Savannah has a semitropical climate, high humidity and year-round moderate weather, so ultimately you can visit whenever you like. The best time to see all that the city has to offer is in the spring and fall, when outdoor festivals and tours are in full swing. The peak season occurs between March and May; when the flowers bloom, the crowds blossom and events like St. Patrick's Day attract huge groups for people-watching. Fall brings the popular Savannah Film Festival, but visitors can save money by booking their trips in summer and winter, when prices are at their lowest.
Southern charm, Spanish moss, antebellum architecture and historic mansions create a different world in Midtown Savannah. Located on the Savannah River, the city is near the Atlantic Ocean, so visitors can enjoy the historic charm of the city, then head to the beach to kick back and relax.

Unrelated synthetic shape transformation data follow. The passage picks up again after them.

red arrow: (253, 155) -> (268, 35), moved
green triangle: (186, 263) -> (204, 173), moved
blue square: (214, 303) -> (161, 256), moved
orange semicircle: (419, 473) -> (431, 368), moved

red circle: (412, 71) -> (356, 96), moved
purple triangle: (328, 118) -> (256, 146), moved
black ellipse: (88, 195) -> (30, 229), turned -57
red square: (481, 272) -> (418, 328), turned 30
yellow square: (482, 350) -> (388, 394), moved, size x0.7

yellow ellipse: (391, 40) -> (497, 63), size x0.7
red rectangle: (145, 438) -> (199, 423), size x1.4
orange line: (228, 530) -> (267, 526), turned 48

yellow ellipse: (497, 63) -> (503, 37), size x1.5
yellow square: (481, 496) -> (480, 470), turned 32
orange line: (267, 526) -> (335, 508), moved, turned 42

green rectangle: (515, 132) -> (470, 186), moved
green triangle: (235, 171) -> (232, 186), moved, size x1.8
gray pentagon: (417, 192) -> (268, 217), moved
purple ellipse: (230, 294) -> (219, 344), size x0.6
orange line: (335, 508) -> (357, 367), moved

Dozens of private and public islands dot the coast, so water-based activities are widely available.
Back in the city, absorb the atmosphere of the charming neighborhoods, ethnic eateries, and stunningly beautiful homes by touring the area on foot. Standouts among these homes are often converted into hotels, restaurants and shops. Unsurprisingly, Savannah's top attractions generally reflect the notable art and architecture of the city.
The Owens-Thomas House, built in 1816, has ionic columns, slave quarters, an English garden, curved walls and authentic period furnishings. A beautiful example of Georgian architecture, it was designed by William Jay, one of the first professional architects in the United States.

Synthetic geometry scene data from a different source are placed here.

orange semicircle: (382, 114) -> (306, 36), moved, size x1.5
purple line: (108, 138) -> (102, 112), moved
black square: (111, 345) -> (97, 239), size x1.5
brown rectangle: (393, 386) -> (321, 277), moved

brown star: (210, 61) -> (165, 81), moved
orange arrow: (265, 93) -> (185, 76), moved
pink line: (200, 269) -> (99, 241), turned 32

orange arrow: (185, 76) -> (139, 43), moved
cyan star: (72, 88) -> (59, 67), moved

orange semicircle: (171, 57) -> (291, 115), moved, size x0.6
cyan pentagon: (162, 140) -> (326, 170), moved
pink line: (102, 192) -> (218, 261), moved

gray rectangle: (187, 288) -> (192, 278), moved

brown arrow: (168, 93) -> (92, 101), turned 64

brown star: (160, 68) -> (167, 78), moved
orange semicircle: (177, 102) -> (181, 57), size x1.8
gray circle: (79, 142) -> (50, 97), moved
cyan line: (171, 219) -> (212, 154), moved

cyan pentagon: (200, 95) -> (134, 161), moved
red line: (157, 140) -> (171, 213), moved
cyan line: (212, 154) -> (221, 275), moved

Once an inn catering to actual pirates (though intended for seafarers of the more honest variety), this restaurant dates back to the early 1700s. Though the American Museum Society lists it as a museum house, the operators of the Pirate House consider the site's "most precious treasure" its food.

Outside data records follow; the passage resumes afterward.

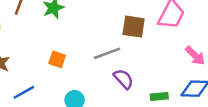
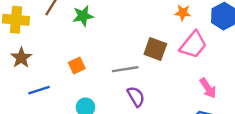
orange square: (57, 59) -> (77, 65), turned 35

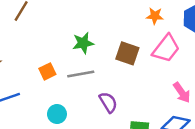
green star: (83, 16) -> (83, 43), moved
gray line: (125, 69) -> (81, 74), moved

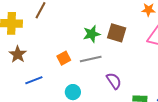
brown square: (127, 53) -> (117, 33), moved

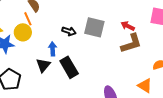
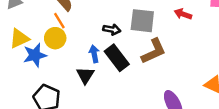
brown L-shape: (131, 43) -> (154, 51), moved
black rectangle: (69, 67) -> (117, 58), moved

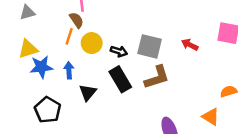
orange line: (59, 21) -> (69, 36), turned 42
yellow circle: (55, 38) -> (92, 43), moved
blue arrow: (94, 54) -> (69, 70), moved

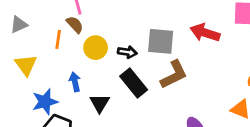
orange line: (69, 36) -> (58, 39), moved
red arrow: (190, 45) -> (205, 33), size x1.5
yellow triangle: (28, 49) -> (26, 65), turned -40
blue star: (41, 67) -> (45, 102), moved

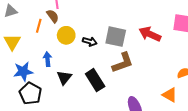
black rectangle: (134, 83) -> (95, 80), moved

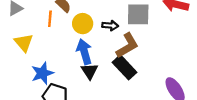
blue arrow: (48, 59) -> (84, 52), moved, size x1.5
brown L-shape: (123, 63) -> (127, 46), moved

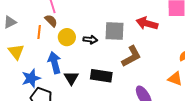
brown L-shape: (127, 46) -> (131, 56), moved
blue arrow: (84, 52) -> (55, 63), moved
black rectangle: (124, 67) -> (101, 76), turned -40

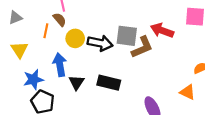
black arrow: (90, 40) -> (100, 43), size x1.6
brown L-shape: (131, 56) -> (142, 47), moved

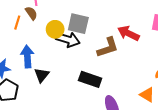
gray square: (127, 36) -> (78, 24), moved
yellow circle: (75, 38) -> (55, 29), moved
black rectangle: (109, 83) -> (90, 79), moved

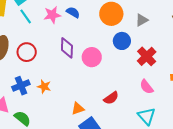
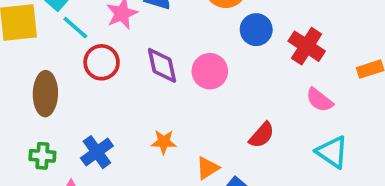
red circle: (27, 52) -> (102, 62), moved
orange star: (44, 87) -> (164, 142), moved

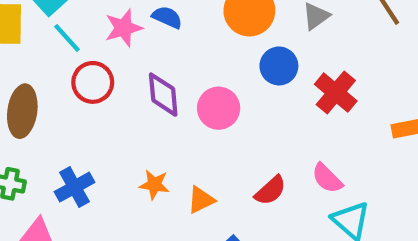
pink semicircle: (319, 100) -> (327, 178), moved
orange triangle: (207, 168) -> (201, 200), moved

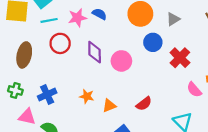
cyan line: (67, 38) -> (49, 20), turned -63
pink semicircle: (327, 178) -> (194, 90), moved

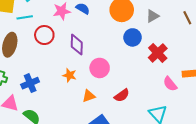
cyan line: (49, 20) -> (25, 17), moved
pink circle: (121, 61) -> (100, 68), moved
orange star: (87, 96) -> (70, 75), moved

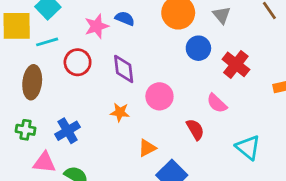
gray triangle: (153, 16) -> (222, 15), turned -32
pink semicircle: (170, 84) -> (217, 103), moved
red semicircle: (122, 95) -> (195, 129), turned -77
orange triangle: (89, 96) -> (147, 148), moved

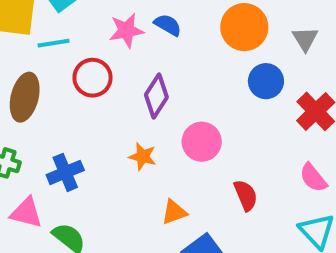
purple diamond: (124, 69) -> (156, 96), turned 32
pink semicircle: (217, 103) -> (313, 178), moved

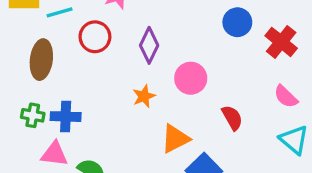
orange star: (143, 157) -> (144, 96), turned -30
blue cross: (65, 172) -> (66, 117), moved, turned 32
orange triangle: (174, 212) -> (175, 139), size x1.4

The avenue along Savannah's riverfront is lined with art galleries, boutique shops, and lively restaurants housed in converted cotton warehouses. An open-air market is meant to mimic the way Savannah's original seaport residents shopped.
Travelers can stay in historic bed-and-breakfast facilities in restored antebellum mansions, or choose one of the area's boutique midtown hotels. Most offer easy access to the city's shopping, restaurants and brew pubs. Hotel choices range from luxury resorts to bargain rooms. Since Savannah prices tend to be on the affordable side, a visit here could be a nice opportunity to upgrade from your family's typical accommodations.
Yearly events in Savannah include a steady stream of outdoor festivals, fairs and concerts. The largest music and arts festival is the Savannah Music Festival, which takes place in late March or early April. Musical performances can satisfy even the fussiest musical tastes, as a result of the festival's incredible range, which includes more than 400 performances of jazz, blues, classical and bluegrass genres.
Held annually since 2005, this festival celebrates Columbus Day weekend on nearby Tybee Island with costumes, weaponry demonstrations, street performers and unusual surprises each October. Don't expect to walk the plank, but do expect to enjoy swimming, fishing, picnicking and island wildlife, like Savannah's native bottlenose dolphins and rough-billed pelicans. Even those that don't want to travel the 18 miles to the island get into the spirit by donning a costume and hanging around Midtown.